In this manner, pseudocode explains the algorithm procedure in **direct, plain language.**
As a note, if your function calls another function (lets call this function **boom**), write it as **boom()** in the pseudocode. The open/close brackets show that 'boom' is another function call.
There are no real conventions aside from the above, so please use a style which you think is **clearest.**
## Submitting
Before you turn this assignment in, make sure everything runs as expected. First, **restart the kernel** (in the menubar, select Kernel$\rightarrow$Restart) and then **run all cells** (in the menubar, select Cell$\rightarrow$Run All).
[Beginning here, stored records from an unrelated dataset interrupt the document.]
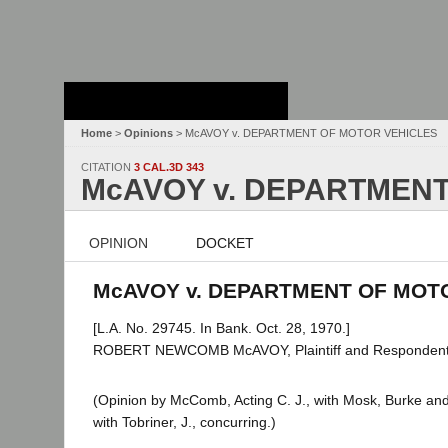
Stanford Law
School - Robert
Crown Law Library
Home
>
Opinions
> McAVOY v. DEPARTMENT OF MOTOR VEHICLES
CITATION
3 CAL.3D 343
McAVOY v. DEPARTMENT
OPINION
DOCKET
McAVOY v. DEPARTMENT OF MOTOR
[L.A. No. 29745. In Bank. Oct. 28, 1970.]
ROBERT NEWCOMB McAVOY, Plaintiff and Respondent
(Opinion by McComb, Acting C. J., with Mosk, Burke and S
with Tobriner, J., concurring.)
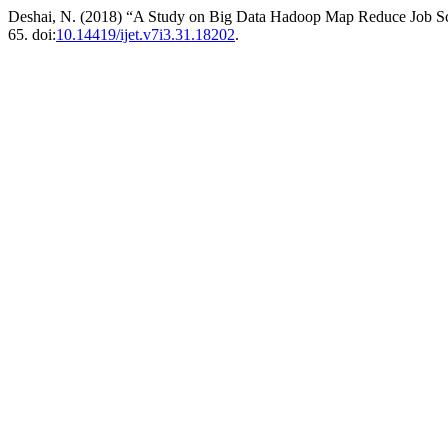
Deshai, N. (2018) “A Study on Big Data Hadoop Map Reduce Job S
65. doi:
10.14419/ijet.v7i3.31.18202
.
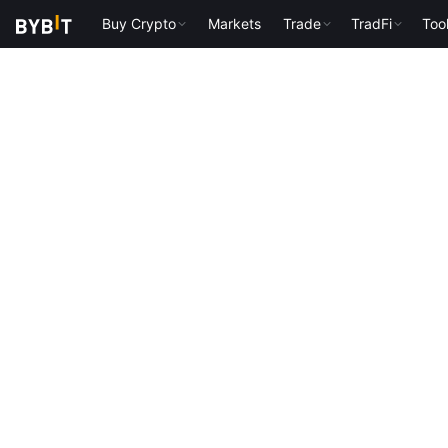
Buy Crypto
Markets
Trade
TradFi
Too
Make sure you fill in any place that says `YOUR CODE HERE` or "YOUR ANSWER HERE"
Your completed notebook file containing all your answers must be turned in via LMS in `.ipynb` format.
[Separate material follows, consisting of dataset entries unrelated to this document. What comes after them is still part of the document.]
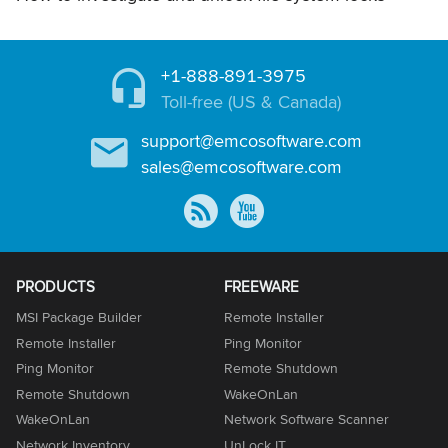
+1-888-891-3975
Toll-free (US & Canada)
support@emcosoftware.com
sales@emcosoftware.com
PRODUCTS
FREEWARE
MSI Package Builder
Remote Installer
Remote Installer
Ping Monitor
Ping Monitor
Remote Shutdown
Remote Shutdown
WakeOnLan
WakeOnLan
Network Software Scanner
Network Inventory
UnLock IT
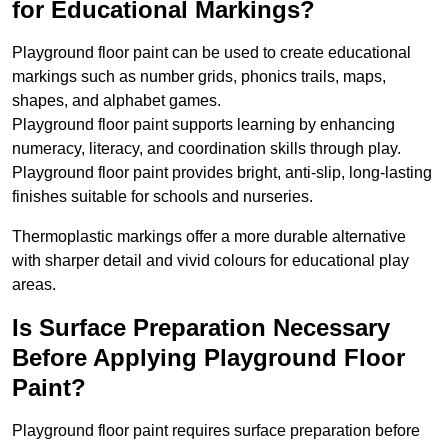
for Educational Markings?
Playground floor paint can be used to create educational
markings such as number grids, phonics trails, maps,
shapes, and alphabet games.
Playground floor paint supports learning by enhancing
numeracy, literacy, and coordination skills through play.
Playground floor paint provides bright, anti-slip, long-lasting
finishes suitable for schools and nurseries.
Thermoplastic markings offer a more durable alternative
with sharper detail and vivid colours for educational play
areas.
Is Surface Preparation Necessary
Before Applying Playground Floor
Paint?
Playground floor paint requires surface preparation before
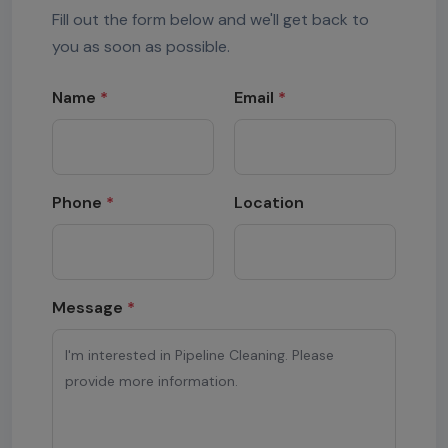
Fill out the form below and we'll get back to
you as soon as possible.
Name
*
Email
*
Phone
*
Location
Message
*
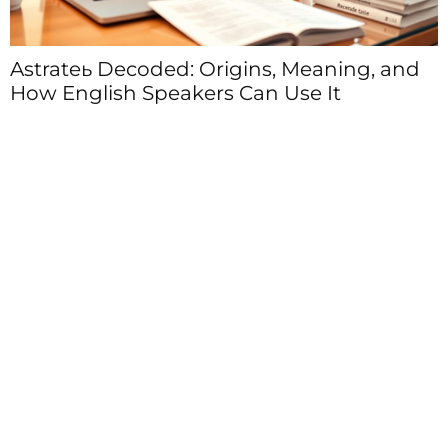
Astrateь Decoded: Origins, Meaning, and
How English Speakers Can Use It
You must also submit a copy of this notebook in `html` format with the output cleared.
You can do this by using the `clear all output` option in the menu.
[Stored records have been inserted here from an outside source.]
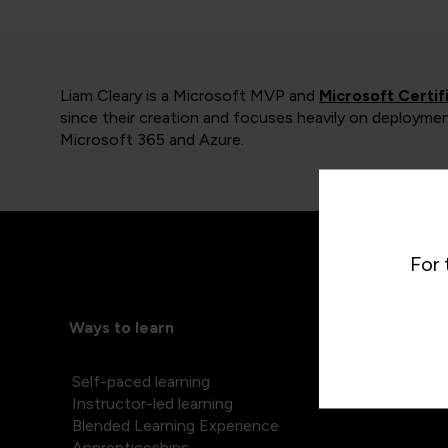
Liam Cleary is a Microsoft MVP and
Microsoft Certif
since their creation and focuses heavily on deploymen
Microsoft 365 and Azure.
For 
Ways to learn
Self-paced learning
Instructor-led learning
Blended Learning Experience
Apprenticeships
Your submission should include **only two** files with names formatted as: **Assignment_2.ipynb** and **Assignment_2.html**
# Setup
### Setup
If you are using jupyter lab online, all packages will be available. If you are running this on your local computer, you may need to install some packages.
If you need to use additional packages, you must import them in a graded cell.
%matplotlib inline
import matplotlib.pyplot as plt
import seaborn as sns
import altair
import pandas as pd
import numpy as np
import networkx as nx
import scipy
import re
from io import StringIO
from copy import deepcopy
from sklearn.decomposition import PCA
from sklearn.preprocessing import StandardScaler
from scipy.cluster.hierarchy import linkage, dendrogram, fcluster
from scipy.spatial.distance import squareform
### Settings
We will set numpy and pandas to display numbers to just two decimal places in this notebook - this won't affect the actual numbers, just their display.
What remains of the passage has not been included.